The secret to an excellent huevos rancheros is to make as many of the ingredients as possible from scratch. Make your tortillas and start on the salsa the day before you actually want to serve this breakfast, and you’ll find it can come together in just a few minutes. You can either make the refried beans yourself (we provide links below to all of the other recipes you’ll need for a truly “from-scratch” version of this dish), or if you’re pressed for time, there’s no shame in popping open a can of refried beans, thinning them with a little water, and stirring in your sauteed fresh Mexican chorizo. Serve it for brunch with a crisp, refreshing chelada, and you’ve got quite a Sunday ahead of you.

Huevos Rancheros

Huevos Rancheros with Chorizo Refried Beans
Serves 4

Ingredients:

  • 2 cups refried beans (or one can)
  • 4 ounces fresh Mexican chorizo
  • 8 corn tortillas
  • 2 cups Salsa Ranchera (recipe follows)
  • Vegetable oil (for frying)
  • 8 eggs
  • 1 cup pepper Jack cheese, grated
  • 2 scallions, chopped
  • 2 tablespoons cotija or Parmesan cheese, finely grated
  • 1/2 bunch of cilantro, chopped
  • 1/4 cup Mexican crema, or regular sour cream thinned with milk

Method:

  1. In a small saucepan, heat refried beans, thinned with a little water, until bubbly and hot. In a small frying pan, cook crumbled chorizo until crisp, and drain on paper towels. Add to refried beans, stir to combine, cover, and set aside. In another saucepan, warm salsa.
  2. Preheat oven to 200 degrees, and warm the plates you plan to use for serving in the oven. Cover bottom of a medium frying pan with vegetable oil bring to 340 degrees over medium heat. Working one at a time, quickly fry each tortilla, about two seconds per side. Drain tortillas on paper towels, place two tortillas on each plate, and put back in the oven to keep warm.
  3. Fry two eggs at a time in butter until cooked over-easy, with soft yolks. Keep finished eggs warm in oven as you continue cooking.
  4. To assemble: On each plate, place a tablespoon of warm salsa on each tortilla. Top with fried eggs. Top eggs with another spoonful of salsa. Add refried beans to side of plate.
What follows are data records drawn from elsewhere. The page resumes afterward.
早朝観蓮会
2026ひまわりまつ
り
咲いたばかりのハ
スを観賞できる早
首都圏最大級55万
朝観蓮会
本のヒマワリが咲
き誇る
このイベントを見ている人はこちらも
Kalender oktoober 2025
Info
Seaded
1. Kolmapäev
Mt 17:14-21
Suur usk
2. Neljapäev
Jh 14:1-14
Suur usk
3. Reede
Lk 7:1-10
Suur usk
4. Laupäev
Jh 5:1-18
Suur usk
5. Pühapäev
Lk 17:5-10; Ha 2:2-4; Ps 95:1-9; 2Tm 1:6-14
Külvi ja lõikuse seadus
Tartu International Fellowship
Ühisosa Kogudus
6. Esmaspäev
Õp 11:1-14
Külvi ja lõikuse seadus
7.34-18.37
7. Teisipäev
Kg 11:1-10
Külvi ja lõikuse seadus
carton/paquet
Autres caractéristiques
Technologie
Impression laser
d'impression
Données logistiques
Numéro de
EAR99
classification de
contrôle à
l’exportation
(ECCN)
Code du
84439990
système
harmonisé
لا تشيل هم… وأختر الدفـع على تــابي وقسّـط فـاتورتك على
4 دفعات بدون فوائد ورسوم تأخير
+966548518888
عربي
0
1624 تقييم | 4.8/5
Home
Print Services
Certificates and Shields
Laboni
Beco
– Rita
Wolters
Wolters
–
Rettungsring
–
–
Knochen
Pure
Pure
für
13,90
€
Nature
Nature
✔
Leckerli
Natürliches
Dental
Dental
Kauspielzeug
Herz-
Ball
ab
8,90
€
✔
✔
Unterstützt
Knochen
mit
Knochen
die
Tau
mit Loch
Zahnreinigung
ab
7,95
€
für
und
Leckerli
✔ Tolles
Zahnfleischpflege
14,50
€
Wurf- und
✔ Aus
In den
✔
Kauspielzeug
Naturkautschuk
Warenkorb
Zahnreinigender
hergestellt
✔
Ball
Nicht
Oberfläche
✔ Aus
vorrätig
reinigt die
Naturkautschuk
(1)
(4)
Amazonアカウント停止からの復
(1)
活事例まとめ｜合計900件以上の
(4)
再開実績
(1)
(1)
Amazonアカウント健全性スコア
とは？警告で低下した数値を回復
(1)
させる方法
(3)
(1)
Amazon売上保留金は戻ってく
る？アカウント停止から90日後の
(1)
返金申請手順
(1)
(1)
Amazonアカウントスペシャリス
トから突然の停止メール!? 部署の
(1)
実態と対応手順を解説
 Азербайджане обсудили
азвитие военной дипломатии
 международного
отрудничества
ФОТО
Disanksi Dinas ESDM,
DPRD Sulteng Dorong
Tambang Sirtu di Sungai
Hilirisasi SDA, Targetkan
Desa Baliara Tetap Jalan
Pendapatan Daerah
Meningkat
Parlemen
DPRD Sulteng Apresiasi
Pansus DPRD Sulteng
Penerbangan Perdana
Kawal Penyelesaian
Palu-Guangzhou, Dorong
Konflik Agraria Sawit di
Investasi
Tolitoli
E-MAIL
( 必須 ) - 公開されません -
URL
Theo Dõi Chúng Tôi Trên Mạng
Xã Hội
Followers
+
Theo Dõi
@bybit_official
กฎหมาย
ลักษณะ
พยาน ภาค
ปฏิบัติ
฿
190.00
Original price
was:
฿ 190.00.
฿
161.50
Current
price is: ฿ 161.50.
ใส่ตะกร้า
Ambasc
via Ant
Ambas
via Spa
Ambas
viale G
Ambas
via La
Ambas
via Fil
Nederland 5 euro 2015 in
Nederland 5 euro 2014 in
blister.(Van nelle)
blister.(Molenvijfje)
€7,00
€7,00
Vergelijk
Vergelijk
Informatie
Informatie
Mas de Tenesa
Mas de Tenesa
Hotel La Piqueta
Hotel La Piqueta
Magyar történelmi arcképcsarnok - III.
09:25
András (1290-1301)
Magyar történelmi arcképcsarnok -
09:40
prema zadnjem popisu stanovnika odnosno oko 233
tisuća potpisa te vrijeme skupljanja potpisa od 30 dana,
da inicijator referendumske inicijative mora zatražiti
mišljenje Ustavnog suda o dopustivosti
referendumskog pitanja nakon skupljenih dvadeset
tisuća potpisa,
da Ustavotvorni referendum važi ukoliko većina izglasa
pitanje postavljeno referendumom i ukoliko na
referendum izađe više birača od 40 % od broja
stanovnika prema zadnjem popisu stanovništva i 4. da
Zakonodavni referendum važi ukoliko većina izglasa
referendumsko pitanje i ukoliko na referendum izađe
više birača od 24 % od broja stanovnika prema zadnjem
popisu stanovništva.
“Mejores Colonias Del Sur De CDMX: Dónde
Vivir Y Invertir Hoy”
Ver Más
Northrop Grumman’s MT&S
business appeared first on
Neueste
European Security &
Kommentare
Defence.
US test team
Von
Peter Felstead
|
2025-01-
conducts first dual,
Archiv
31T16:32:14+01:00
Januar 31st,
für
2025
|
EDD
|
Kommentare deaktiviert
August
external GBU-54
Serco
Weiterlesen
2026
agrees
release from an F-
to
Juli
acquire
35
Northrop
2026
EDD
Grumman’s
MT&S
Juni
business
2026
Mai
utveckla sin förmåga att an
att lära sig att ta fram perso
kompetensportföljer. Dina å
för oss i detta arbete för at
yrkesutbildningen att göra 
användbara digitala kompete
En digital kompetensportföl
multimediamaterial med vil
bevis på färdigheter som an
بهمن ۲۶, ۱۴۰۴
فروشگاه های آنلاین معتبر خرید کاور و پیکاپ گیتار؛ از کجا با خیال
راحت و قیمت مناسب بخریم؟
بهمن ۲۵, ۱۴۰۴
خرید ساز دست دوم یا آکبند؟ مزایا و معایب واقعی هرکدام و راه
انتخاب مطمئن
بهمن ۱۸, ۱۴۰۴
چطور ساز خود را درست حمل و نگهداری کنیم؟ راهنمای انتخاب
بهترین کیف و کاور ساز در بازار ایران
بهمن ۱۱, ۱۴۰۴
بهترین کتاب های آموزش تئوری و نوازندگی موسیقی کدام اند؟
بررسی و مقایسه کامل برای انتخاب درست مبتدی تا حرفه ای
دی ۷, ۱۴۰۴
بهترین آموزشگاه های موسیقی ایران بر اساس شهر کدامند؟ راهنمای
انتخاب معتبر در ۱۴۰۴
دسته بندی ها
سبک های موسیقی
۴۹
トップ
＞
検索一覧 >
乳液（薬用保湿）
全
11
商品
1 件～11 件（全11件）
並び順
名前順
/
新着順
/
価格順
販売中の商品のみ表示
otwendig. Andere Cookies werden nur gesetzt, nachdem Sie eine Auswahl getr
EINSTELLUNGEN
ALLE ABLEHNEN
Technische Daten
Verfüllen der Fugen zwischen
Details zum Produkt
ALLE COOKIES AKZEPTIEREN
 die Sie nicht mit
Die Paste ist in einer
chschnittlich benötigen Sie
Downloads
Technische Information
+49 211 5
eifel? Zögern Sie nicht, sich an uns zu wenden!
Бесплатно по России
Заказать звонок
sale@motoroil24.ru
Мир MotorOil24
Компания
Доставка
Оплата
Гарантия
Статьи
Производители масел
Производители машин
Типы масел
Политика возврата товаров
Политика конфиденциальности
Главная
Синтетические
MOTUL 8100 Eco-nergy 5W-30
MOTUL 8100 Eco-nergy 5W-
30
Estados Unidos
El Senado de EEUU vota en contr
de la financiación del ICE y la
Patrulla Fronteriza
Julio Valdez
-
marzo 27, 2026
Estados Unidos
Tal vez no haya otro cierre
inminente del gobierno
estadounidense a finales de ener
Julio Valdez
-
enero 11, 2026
Top eggs and beans with a few sprinkles of shredded Jack cheese, then scallions, then cotija (or Parmesan), followed by a sprinkle of cilantro, and a drizzle of the crema. Serve immediately.

Salsa Ranchera

Salsa Ranchera
Makes 2 cups; Adapted from a recipe in Sunset

Ingredients:

  • 2 tablespoons vegetable oil
  • 1/2 white onion, finely chopped
  • 1 14.5 ounce can fire-roasted chopped tomatoes
  • 3 cloves garlic, minced
  • 2 serrano chiles, toasted in a dry skillet until charred, stemmed, and chopped
  • A few shakes of Mexican hot sauce, such as Cholula brand

Method:

  1. In a medium saucepan over medium heat, combine oil and onions. Cook until onions begin to soften, about four minutes. Meanwhile, put tomatoes, garlic, and chiles in bowl of a food processor and pulse until smooth but still slightly chunky.
  2. Pour tomato mixture into pot with onions can cook over high heat for five minutes, or until sauce begins to thicken. Adjust spiciness of salsa by adding hot sauce, as needed.

Huevos Rancheros

Malcolm Bedell is co-author of the critically acclaimed "Eating in Maine: At Home, On the Town, and On the Road," as well as the junk food blog "Spork & Barrel," and "Brocavore," a blog about food trucks and street food culture. His contributions include Serious Eats, Down East, Eat Rockland, L.A. Weekly, The Guardian, and The Huffington Post and his food truck, "'Wich, Please," was named "Hottest Restaurant in Maine" for 2015 by Eater. Finally, he finds it very silly to be trying to write this in the third person.

14 Comments

  1. I would order this at restaurants down here more often, if I knew I would get that! Sadly, huevos rancheros I have had here were a watery mixture of salsa and eggs scrambled together, with a tablespoon of beans on the side with a lonely tortilla chip sticking out of it. Happily though, these photos and descriptions are reminding me what a really delicious thing this can be. So, I will stop the bitchin’ and get to the kitchen!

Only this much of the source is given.